On 06/28/2010 03:27 PM, Kalev Lember wrote:
A few packages [2] [3] have recently had problems with the default
-DBUILD_SHARED_LIBS:BOOL=ON which is part of %cmake macro. Those
packages didn't pass neither SHARED nor STATIC arguments to
add_library() call and relied on the cmake usual default to produce
static libraries. Those static libraries weren't meant to be installed;
they were just used as "convenience" libraries during the build which
would be statically linked into the final executable.
However, if BUILD_SHARED_LIBS is defined, we get unversioned shared
libraries instead of "convenience" libraries. Packagers often don't know
what to do with such unversioned libraries.

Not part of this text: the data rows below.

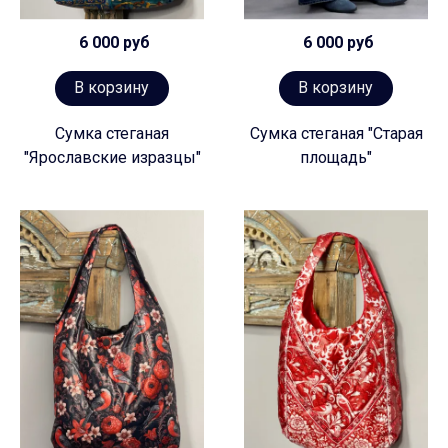
6 000 руб
6 000 руб
В корзину
В корзину
Сумка стеганая
Сумка стеганая "Старая
"Ярославские изразцы"
площадь"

Perhaps it'd be better to completely remove -DBUILD_SHARED_LIBS:BOOL=ON
from the default %cmake macro? I would imagine that most (all?)
libraries which are meant to be actually used as shared libraries
contain explicit add_library(... SHARED) and set_target_properties(...
PROPERTIES VERSION ... SOVERSION ...) calls, but maybe that's not how it
is. Any thoughts whether removing BUILD_SHARED_LIBS=ON would break
existing packages?
Sorry for not replying earlier.
Looking at my existing cmake built packages, I'm a bit leery of this change.
Most of them don't seem to specify SHARED in add_library. Has anyone tested
this out on a large number of packages? Perhaps it makes sense to request a
cmake koji build tag for this and rebuild all cmake built packages there.